Evaluation of AI R&D Abilities: Comparative Performance and Implications

The paper presents a conceptual framework to assess the AI-driven research and development (R&D) capabilities critical for advancing ML systems. It includes a suite of seven specifically designed evaluation environments, each representing a different ML optimization challenge, such as minimizing loss functions or enhancing runtime performance. Critically, these environments aim to encapsulate complex problem-solving skills requisite for AI R&D, reflecting an intent to differentiate solution quality with fine granularity.

The evaluation environments were tested with 44 human expert runs and 35 trials of Claude-3.5-Sonnet, an AI agent. Results revealed that while AI agents initially surpass human performance in the first hour, they tend to plateau, whereas human researchers demonstrate consistent progression beyond this point. Notably, AI agents occasionally achieved superior solutions compared to weaker human results, although their overall performance fails to sustain superiority across extended task durations.

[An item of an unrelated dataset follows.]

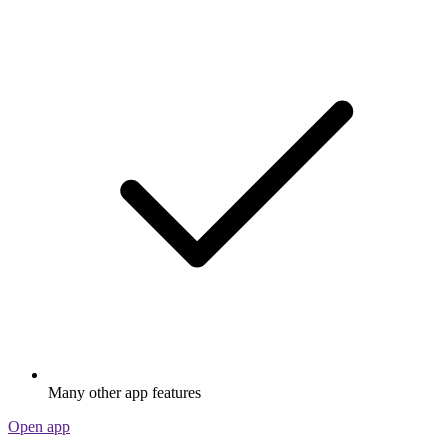
Many other app features
Open app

A key contribution of this work is the identification of desired properties for the evaluation environments. These include a broad scoring range to capture variations in solution quality, minimal ambiguities in task instructions, a significant degree of novelty, and comprehensive coverage of core R&D tasks. Despite advancements, the research identifies considerable room for enhancing AI agents' capabilities in long-horizon planning, robust scaling of problem-solving skills, and effective resource management.

From a practical standpoint, advanced AI R&D abilities pose potential risks, as underscored by their inclusion in frontier safety policies by leading AI developers. Achieving parity with human R&D skills might signal a critical threshold, raising the necessity for enhanced security and evaluation strategies. The proposed evaluation framework suggests a pragmatic method for anticipating when AI systems may approach transformative capabilities—utilizing these environments as early warning indicators.

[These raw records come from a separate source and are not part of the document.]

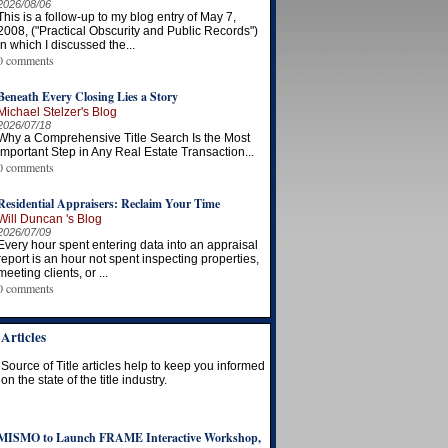
2026/08/06
This is a follow-up to my blog entry of May 7,
2008, ("Practical Obscurity and Public Records")
in which I discussed the...
0 comments
Beneath Every Closing Lies a Story
Michael Stelzer's Blog
2026/07/18
Why a Comprehensive Title Search Is the Most
Important Step in Any Real Estate Transaction...
0 comments
Residential Appraisers: Reclaim Your Time
Will Duncan 's Blog
2026/07/09
Every hour spent entering data into an appraisal
report is an hour not spent inspecting properties,
meeting clients, or ...
0 comments
Articles
Source of Title articles help to keep you informed
on the state of the title industry.
MISMO to Launch FRAME Interactive Workshop,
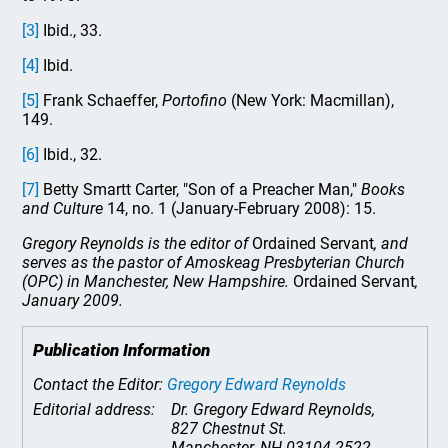
[3]
Ibid., 33.
[4]
Ibid.
[5]
Frank Schaeffer,
Portofino
(New York: Macmillan),
149.
[6]
Ibid., 32.
[7]
Betty Smartt Carter, "Son of a Preacher Man,"
Books
and Culture
14, no. 1 (January-February 2008): 15.
Gregory Reynolds is the editor of
Ordained Servant
, and
serves as the pastor of Amoskeag Presbyterian Church
(OPC) in Manchester, New Hampshire.
Ordained Servant
,
January 2009.
Publication Information
Contact the Editor:
Gregory Edward Reynolds
Editorial address:
Dr. Gregory Edward Reynolds,
827 Chestnut St.
Manchester, NH 03104-2522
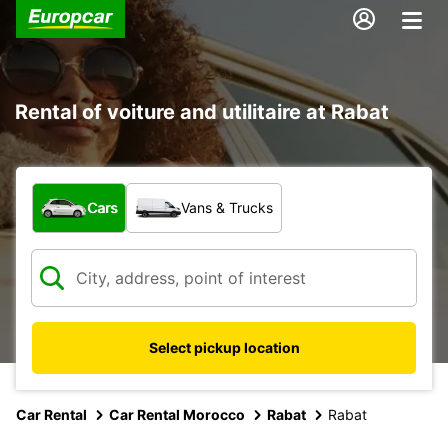
Rental of voiture and utilitaire at Rabat
What type of vehicle?
Cars
Vans & Trucks
Select pickup location
Car Rental
Car Rental Morocco
Rabat
Rabat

In addition to scrutinizing AI and human performances, the paper proposes an expansion of the evaluation suite. The authors highlight the possibility of increased environment diversity, extended evaluation durations, and the incorporation of improved tools and scaffolding to boost agent performance. Such developments are anticipated to bridge existing gaps in agent capabilities and human-equivalent performance metrics over realistic time horizons.

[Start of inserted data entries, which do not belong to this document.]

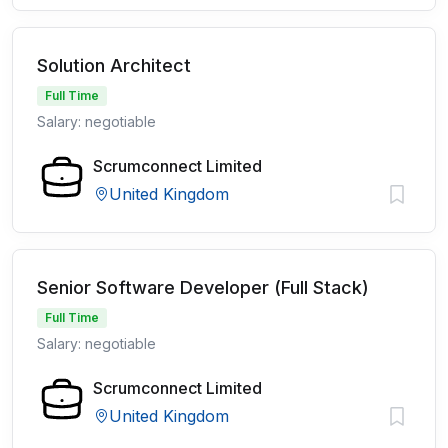
Solution Architect
Full Time
Salary: negotiable
Scrumconnect Limited
United Kingdom
Senior Software Developer (Full Stack)
Full Time
Salary: negotiable
Scrumconnect Limited
United Kingdom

In conclusion, this paper contributes an insightful methodology for evaluating AI's autonomous research capabilities. While current results suggest that AI agents have yet to fully rival human expertise across comprehensive research tasks, they also underscore the growing potential and inherent risks associated with AI-driven R&D automation. Future research directions include fine-tuning these environments to better capture the nuances of AI research skills and refining the ability of AI systems to manage and operate over extended periods on complex tasks.